Lorsque les fins de semaine arrivaient, avec le peu d’argent que j’avais à ma disposition, j’avais l’habitude de faire le tour des disquaires rues Ste-Catherine et St-Hubert à Montréal, afin de passer en revue toutes les nouveautés musicales qui sortaient sur le marché.
C’est ainsi qu’un jour j’achetai un disque de Claude Sirois, intitulé «Guitare Seule», un mélange d’interprétations d’auteurs québécois et de compositions originales de Claude Sirois. Entre autres, parmi les interprétations, il y avait la célèbre «Complainte du phoque en Alaska» de Michel Rivard et «L’hymne au printemps» de Félix Leclerc. Un nouveau son, une nouvelle couleur de par la guitare à cordes de nylon et les différentes techniques classiques.
Ce disque fut pour moi une révélation. C’était quelque chose de différent.
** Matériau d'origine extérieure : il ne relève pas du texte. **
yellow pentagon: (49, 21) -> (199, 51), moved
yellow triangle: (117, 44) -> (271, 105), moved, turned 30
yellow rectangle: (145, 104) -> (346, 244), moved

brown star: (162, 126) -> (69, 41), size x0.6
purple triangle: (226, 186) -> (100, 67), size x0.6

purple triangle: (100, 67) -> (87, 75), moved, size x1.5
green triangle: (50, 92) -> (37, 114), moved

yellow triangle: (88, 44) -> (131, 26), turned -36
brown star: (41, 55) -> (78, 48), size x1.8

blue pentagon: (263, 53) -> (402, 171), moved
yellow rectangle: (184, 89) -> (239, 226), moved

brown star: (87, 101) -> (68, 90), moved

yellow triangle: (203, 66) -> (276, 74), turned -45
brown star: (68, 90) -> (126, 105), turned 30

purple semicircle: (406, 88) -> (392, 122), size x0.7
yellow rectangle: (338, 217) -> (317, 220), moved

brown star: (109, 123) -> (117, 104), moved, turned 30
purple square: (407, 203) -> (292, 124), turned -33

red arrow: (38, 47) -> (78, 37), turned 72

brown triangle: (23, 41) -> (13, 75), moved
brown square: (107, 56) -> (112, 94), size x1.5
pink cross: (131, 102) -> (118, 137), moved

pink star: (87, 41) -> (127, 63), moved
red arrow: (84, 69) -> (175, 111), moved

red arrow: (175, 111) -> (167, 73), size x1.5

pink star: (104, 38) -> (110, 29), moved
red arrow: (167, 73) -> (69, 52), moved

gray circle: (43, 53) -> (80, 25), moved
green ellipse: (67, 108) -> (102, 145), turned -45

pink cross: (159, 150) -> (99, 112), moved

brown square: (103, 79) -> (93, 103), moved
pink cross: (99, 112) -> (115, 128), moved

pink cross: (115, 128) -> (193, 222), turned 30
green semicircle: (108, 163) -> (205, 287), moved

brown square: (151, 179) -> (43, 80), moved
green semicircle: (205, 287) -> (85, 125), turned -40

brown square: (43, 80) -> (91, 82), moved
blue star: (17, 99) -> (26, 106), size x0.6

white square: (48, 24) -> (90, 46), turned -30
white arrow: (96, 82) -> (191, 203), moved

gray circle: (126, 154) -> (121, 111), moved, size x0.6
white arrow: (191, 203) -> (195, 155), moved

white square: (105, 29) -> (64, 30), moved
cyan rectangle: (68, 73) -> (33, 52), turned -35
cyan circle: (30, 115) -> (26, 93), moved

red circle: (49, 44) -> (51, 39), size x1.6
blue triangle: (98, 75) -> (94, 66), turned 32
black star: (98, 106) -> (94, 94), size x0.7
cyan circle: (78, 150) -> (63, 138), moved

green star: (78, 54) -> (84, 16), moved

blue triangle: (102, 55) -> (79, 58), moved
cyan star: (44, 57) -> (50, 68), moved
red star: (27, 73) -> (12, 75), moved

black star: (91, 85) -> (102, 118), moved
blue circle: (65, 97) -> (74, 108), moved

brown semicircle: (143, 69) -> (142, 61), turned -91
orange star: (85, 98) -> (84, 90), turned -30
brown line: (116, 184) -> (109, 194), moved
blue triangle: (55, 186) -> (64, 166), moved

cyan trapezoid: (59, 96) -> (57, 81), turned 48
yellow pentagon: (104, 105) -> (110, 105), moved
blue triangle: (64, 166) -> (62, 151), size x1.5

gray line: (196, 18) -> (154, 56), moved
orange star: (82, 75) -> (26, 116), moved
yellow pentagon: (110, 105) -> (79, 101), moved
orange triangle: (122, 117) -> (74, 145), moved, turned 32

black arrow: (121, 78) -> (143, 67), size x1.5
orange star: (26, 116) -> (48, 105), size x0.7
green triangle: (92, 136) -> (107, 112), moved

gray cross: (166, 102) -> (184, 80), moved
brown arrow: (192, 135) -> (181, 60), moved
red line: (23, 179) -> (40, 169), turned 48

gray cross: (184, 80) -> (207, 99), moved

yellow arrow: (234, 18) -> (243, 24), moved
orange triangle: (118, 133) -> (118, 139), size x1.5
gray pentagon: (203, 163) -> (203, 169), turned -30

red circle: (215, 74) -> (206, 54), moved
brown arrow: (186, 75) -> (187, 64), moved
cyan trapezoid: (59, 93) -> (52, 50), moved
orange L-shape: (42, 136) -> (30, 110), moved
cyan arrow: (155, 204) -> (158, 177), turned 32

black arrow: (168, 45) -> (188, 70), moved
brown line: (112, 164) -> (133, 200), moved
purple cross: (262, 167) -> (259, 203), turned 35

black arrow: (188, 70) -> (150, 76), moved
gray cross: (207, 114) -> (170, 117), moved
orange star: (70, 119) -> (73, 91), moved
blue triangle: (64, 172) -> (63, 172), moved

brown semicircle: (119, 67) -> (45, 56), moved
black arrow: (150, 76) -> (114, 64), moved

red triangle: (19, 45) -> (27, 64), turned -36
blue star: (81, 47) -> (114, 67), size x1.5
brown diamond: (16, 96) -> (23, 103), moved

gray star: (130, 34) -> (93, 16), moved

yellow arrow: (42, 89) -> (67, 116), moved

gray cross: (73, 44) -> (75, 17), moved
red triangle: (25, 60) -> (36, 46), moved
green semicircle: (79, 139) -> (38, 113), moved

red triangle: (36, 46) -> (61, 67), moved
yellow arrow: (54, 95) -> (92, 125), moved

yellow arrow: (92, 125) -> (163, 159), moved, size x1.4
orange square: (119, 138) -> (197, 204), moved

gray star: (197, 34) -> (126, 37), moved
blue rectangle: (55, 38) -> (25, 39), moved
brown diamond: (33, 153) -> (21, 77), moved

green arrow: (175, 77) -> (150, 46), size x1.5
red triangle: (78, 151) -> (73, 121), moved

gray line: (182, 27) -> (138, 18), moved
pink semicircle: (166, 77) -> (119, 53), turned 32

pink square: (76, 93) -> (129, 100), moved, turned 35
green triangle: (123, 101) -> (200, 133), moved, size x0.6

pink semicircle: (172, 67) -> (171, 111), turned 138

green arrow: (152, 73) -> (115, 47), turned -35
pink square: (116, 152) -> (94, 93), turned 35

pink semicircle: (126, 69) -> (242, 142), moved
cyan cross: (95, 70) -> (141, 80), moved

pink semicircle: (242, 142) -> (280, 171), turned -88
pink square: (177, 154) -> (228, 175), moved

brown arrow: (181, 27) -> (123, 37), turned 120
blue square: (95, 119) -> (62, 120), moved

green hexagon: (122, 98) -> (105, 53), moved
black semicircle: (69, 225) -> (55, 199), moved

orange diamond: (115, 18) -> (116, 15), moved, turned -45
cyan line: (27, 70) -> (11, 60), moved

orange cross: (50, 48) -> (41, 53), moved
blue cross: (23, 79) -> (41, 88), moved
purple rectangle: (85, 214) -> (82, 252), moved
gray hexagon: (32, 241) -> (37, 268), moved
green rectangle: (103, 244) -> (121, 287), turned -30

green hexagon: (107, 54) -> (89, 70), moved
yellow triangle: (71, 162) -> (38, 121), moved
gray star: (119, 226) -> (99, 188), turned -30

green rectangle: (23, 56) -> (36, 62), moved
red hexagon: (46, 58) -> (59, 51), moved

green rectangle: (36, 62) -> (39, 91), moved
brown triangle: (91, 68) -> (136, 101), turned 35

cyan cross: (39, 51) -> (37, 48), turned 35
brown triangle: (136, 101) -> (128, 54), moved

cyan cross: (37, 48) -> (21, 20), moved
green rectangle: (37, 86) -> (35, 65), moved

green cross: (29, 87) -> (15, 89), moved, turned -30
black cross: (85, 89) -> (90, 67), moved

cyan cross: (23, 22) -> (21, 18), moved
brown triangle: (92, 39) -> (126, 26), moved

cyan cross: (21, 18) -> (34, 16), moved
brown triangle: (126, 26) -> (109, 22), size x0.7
Le premier disque de guitare classique à sortir au Québec. Il me fit découvrir le son de la guitare à l’état pur, comme un retour aux sources.
Grâce à Claude Sirois, beaucoup de guitaristes de l’époque des années soixante-dix délaissèrent leurs guitares électriques (avec leurs pédales d’effets), au profit de la guitare acoustique à corde de nylon. Je fus l’un de ceux-là.
Claude Sirois fut le premier guitariste à commercialiser la guitare classique au Québec.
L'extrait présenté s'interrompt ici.